A lenda do Cavalum
Falando sobre esta incomum lenda do Cavalum, por todo o território de Portugal existem locais com nomes pouco vulgares e certamente intrigantes. Já cá falámos de alguns, mas talvez poucos sejam tão curiosos como as "Furnas do Cavalum", na Madeira, até porque nos instam a perguntar de onde virá um tão singular nome. Um nome, note-se, que nem sequer aparece nos dicionários portugueses. Portanto, como é a sua história?

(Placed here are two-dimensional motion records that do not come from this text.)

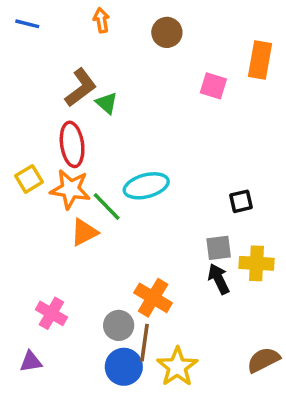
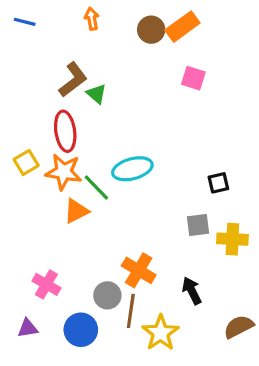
orange rectangle: (260, 60) -> (182, 27), moved, turned 44
black arrow: (219, 279) -> (192, 291), moved
blue circle: (124, 367) -> (81, 330), moved

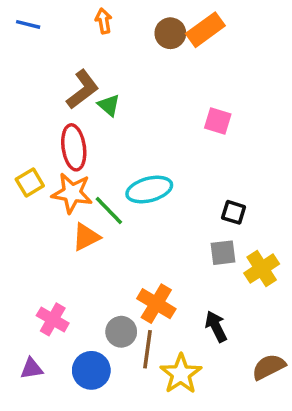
pink square: (193, 78) -> (218, 121), moved
black square: (218, 183) -> (234, 212), moved, turned 30
yellow cross: (232, 239) -> (262, 269), turned -36

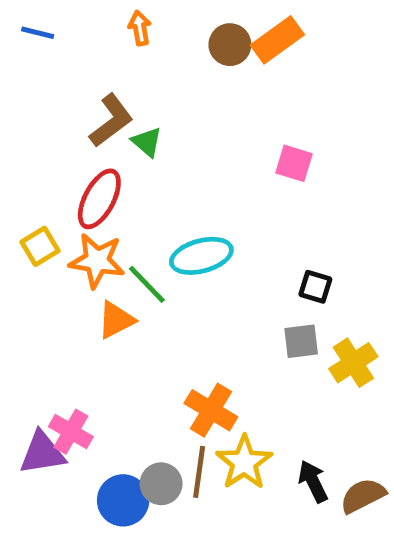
red ellipse: (74, 147) -> (99, 199), turned 36
black arrow: (216, 326) -> (313, 481), moved
gray circle: (121, 332) -> (161, 484), moved
purple triangle: (32, 369) -> (42, 453), moved, size x1.5
yellow star: (181, 374) -> (244, 462), moved

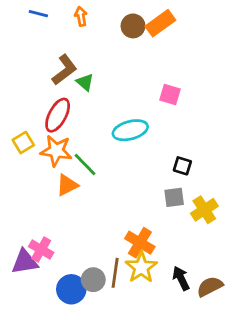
blue line: (38, 33) -> (38, 14), moved
cyan ellipse: (201, 256) -> (130, 130), moved
orange cross: (211, 410) -> (140, 243), moved

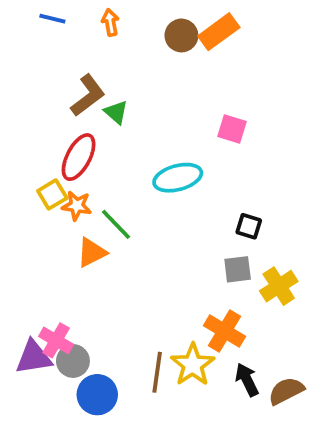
yellow square: (23, 143) -> (52, 194), moved
orange star: (56, 151) -> (77, 206), size x0.7
orange cross: (140, 243) -> (224, 331), moved
gray circle: (93, 280) -> (73, 361), moved

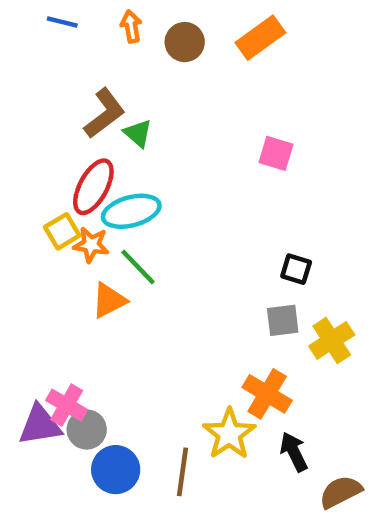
brown circle: (181, 35) -> (185, 42), moved
cyan ellipse: (178, 178) -> (131, 211), moved
brown line: (157, 372) -> (182, 472), moved
brown semicircle: (286, 391) -> (341, 492), moved

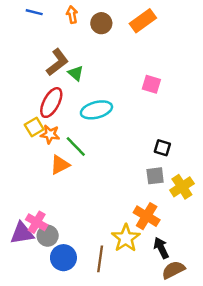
cyan ellipse: (131, 211) -> (96, 110), moved
brown semicircle: (341, 492) -> (173, 270), moved

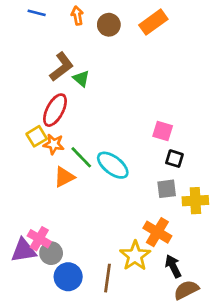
pink square: (151, 84) -> (163, 131), moved
cyan ellipse: (96, 110) -> (113, 165), moved, turned 52
yellow cross: (182, 187) -> (195, 201), turned 30

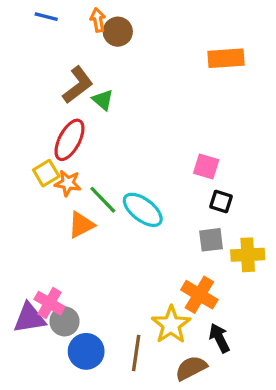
orange rectangle: (153, 22) -> (226, 58), moved, turned 32
brown circle: (109, 25) -> (118, 32), moved
brown semicircle: (186, 290) -> (191, 368), moved

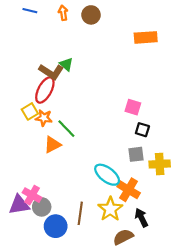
brown circle: (118, 32) -> (91, 15), moved
brown L-shape: (78, 85) -> (51, 72), moved, turned 70
cyan ellipse: (143, 210) -> (107, 175), moved
brown line: (136, 353) -> (80, 213), moved

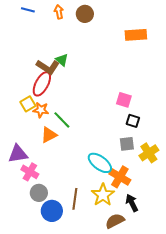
yellow cross: (160, 164) -> (149, 153), turned -30
pink cross: (32, 195) -> (30, 172), moved
purple triangle: (19, 205) -> (18, 154), moved

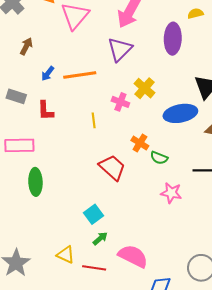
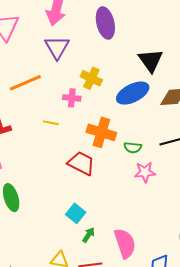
yellow line: (94, 120) -> (51, 123), turned -56
orange cross: (140, 143) -> (101, 132), size x1.6
green semicircle: (159, 158) -> (133, 148), moved
pink semicircle: (133, 256) -> (125, 243), turned 60

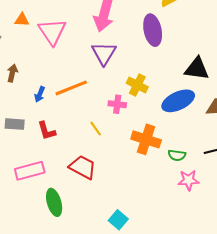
black triangle: (151, 60) -> (197, 69), turned -48
yellow line: (51, 123) -> (96, 129), turned 42
red trapezoid: (81, 163) -> (83, 167), moved

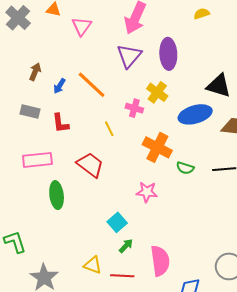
purple ellipse: (153, 30) -> (168, 54), moved
pink triangle: (52, 32) -> (82, 26), size x0.7
brown arrow: (12, 73) -> (35, 72), moved
orange line: (71, 88) -> (92, 85), turned 56
pink star: (189, 180) -> (147, 192), moved

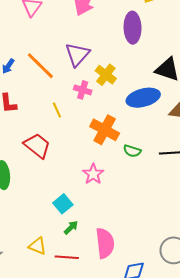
purple ellipse: (168, 54) -> (133, 28), moved
purple triangle: (129, 56) -> (77, 54), moved
pink star: (147, 192) -> (93, 174), turned 30

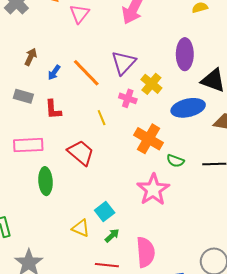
purple ellipse: (133, 28) -> (185, 54), moved
pink star: (93, 174) -> (153, 190), moved, size x1.5
yellow triangle: (37, 246) -> (81, 228), moved

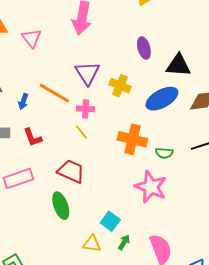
purple ellipse: (185, 54) -> (144, 48), size x0.7
pink cross: (128, 98) -> (86, 109), moved
green ellipse: (45, 181) -> (61, 206), moved

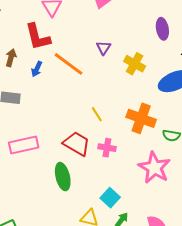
purple triangle: (87, 73) -> (103, 48), size x0.6
pink cross: (86, 109) -> (107, 148), moved
yellow line: (81, 132) -> (97, 114), moved
red L-shape: (33, 137) -> (38, 37), moved, size x1.4

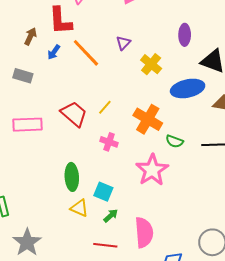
yellow line: (97, 114) -> (105, 107), turned 63
red trapezoid: (77, 144) -> (74, 114), moved
green ellipse: (63, 177) -> (72, 177), moved
cyan square: (110, 198) -> (103, 192), turned -30

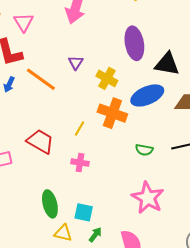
purple ellipse: (185, 35) -> (134, 43), size x1.5
yellow line: (105, 107) -> (79, 129), moved
orange cross: (148, 119) -> (112, 113), moved
pink star: (152, 170) -> (148, 198), moved

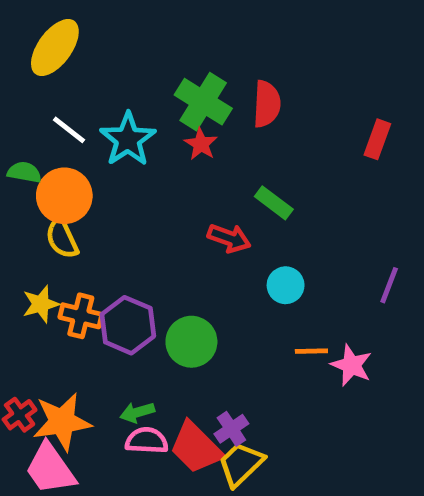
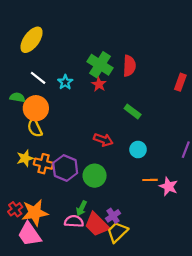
cyan star: (128, 139) -> (65, 82), size x0.6
red arrow: (229, 238) -> (103, 140), moved
green arrow: (137, 412) -> (82, 208), moved, turned -48

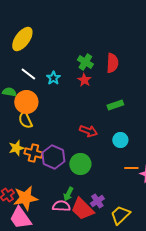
green cross: (100, 65) -> (85, 62), size x0.7
green rectangle: (133, 111) -> (115, 105), turned -56
yellow trapezoid: (117, 232) -> (120, 215), moved

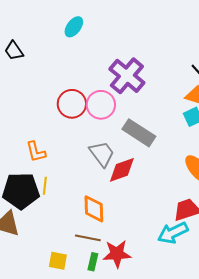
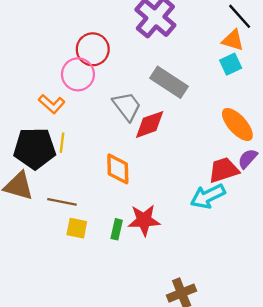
pink circle: (101, 105) -> (78, 74), moved
orange L-shape: (36, 152) -> (52, 104), turned -35
brown line: (88, 238) -> (62, 202), moved

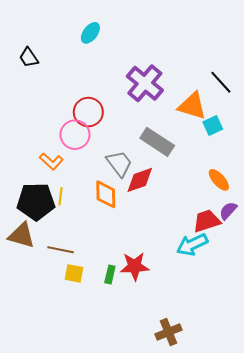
orange triangle: (233, 40) -> (192, 106), moved, size x1.4
orange ellipse: (237, 124) -> (219, 180), size x0.7
orange diamond: (118, 169) -> (106, 194), moved

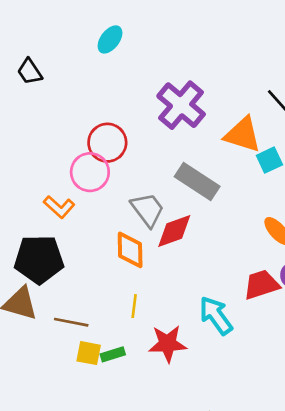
yellow line: (61, 196) -> (134, 306), moved
cyan arrow: (192, 245) -> (216, 315), moved, turned 80
green rectangle: (110, 274) -> (113, 354), moved, turned 60

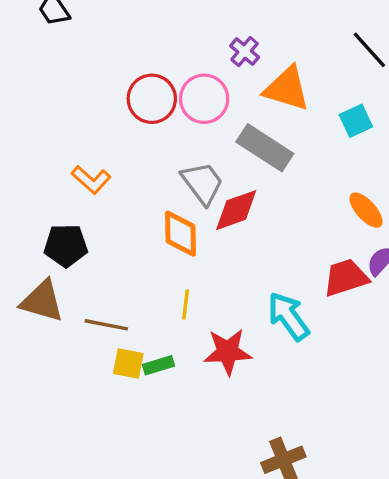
purple cross: (181, 105) -> (245, 52), size x0.5
orange triangle: (243, 135) -> (287, 89), moved
pink circle: (90, 172) -> (204, 99), moved
black pentagon: (39, 259) -> (66, 246), size x0.7

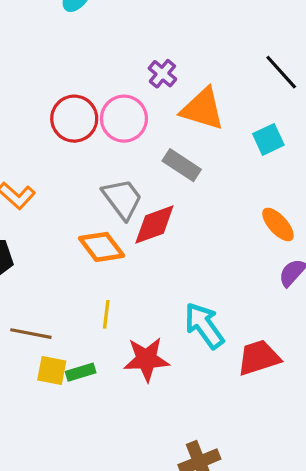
gray rectangle: (265, 148) -> (182, 165), size x0.7
orange diamond: (180, 234) -> (101, 247), turned -36
red trapezoid: (346, 278) -> (259, 358), moved

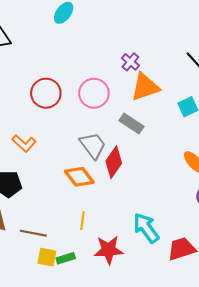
purple cross: (162, 74) -> (130, 62), moved
orange triangle: (203, 109) -> (145, 87), turned -36
red circle: (74, 119) -> (46, 93), moved
red diamond: (154, 224) -> (114, 162), turned -36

Conta-se que a 9 de Outubro de 1803 a ilha da Madeira sofreu uma das maiores cheias da sua história. Isso é completamente factual, mas segundo esta lenda a tragédia deveu-se a um monstro como nunca visto até então. O seu nome era Cavalum, e ele era essencialmente um enorme cavalo negro, a que o povo depois foi adicionando outras características - asas de morcego, um corno no meio da cabeça ou até a temível capacidade de cospir fogo. Então, numa confiança inabalável, a monstruosa criatura até destruiu uma igreja local (que na altura tinha o nome de "Capela de Cristo"), atirando a imagem de Jesus para os mares próximos, como que desafiando Deus a que o parasse.
Mais tarde, Deus lá decidiu intervir e fê-lo capturando o monstro, que encerrou no interior de umas cavernas próximas, onde este deixou de poder causar mais problemas - mas ainda hoje não deixa de o tentar fazer, e então os seus relinchos furiosos podem ser ouvidos no local nas manhãs de tempestade. Quanto à imagem de Jesus, essa, foi recuperada e levada para aquela que é agora conhecida como a Capela do Senhor Bom Jesus dos Milagres.
O local em que, segundo a lenda, este monstro foi encerrado é, naturalmente, o das furnas que tomaram o seu nome de Cavalum. Mas este desfecho, apesar de pouco vulgar, não é um caso único - recorde-se, por exemplo, o mito grego de Tífon, em que Zeus prendeu esse seu opositor debaixo de um famoso vulcão. Será que esse mito grego, ou um outro semelhante a ele, inspirou toda esta lenda nacional? Não podemos ter a certeza, mas mitos e lendas como estas, que existem igualmente por todo o mundo, servem para explicar um elemento místico e misterioso muito presente nesses locais, que certamente não podiam deixar de causar um grande espanto aos visitantes de outros tempos.
P.S.- Posteriormente, foi-nos perguntado qual a fonte literária para esta lenda madeirense. Se originalmente ela era apenas oral, a mais antiga versão escrita que encontrámos é a de Alfredo de Freitas Branco e foi recolhida na Madeira, entre muitas outras da mesma ilha, possivelmente entre os anos de 1924 e 1955. Desconhecemos, contudo e no seguimento desta lenda, que nome tinham as furnas antes do ano de 1803, ou se já existia, anteriormente às cheias, uma outra lenda associada a esta criatura lendária.
P.P.S.- Alguns parecem chamar a esta criatura "o Cavalo do Pensamento". Não encontrámos nenhuma relação real entre os dois, podendo a associação dever-se apenas ao facto de ambos serem cavalos; exisem, no entanto, histórias ficcionais em que o herói é instado a escolher entre "o Cavalo do Vento e o Cavalo do Pensamento", e o nome em questão poderá vir daí.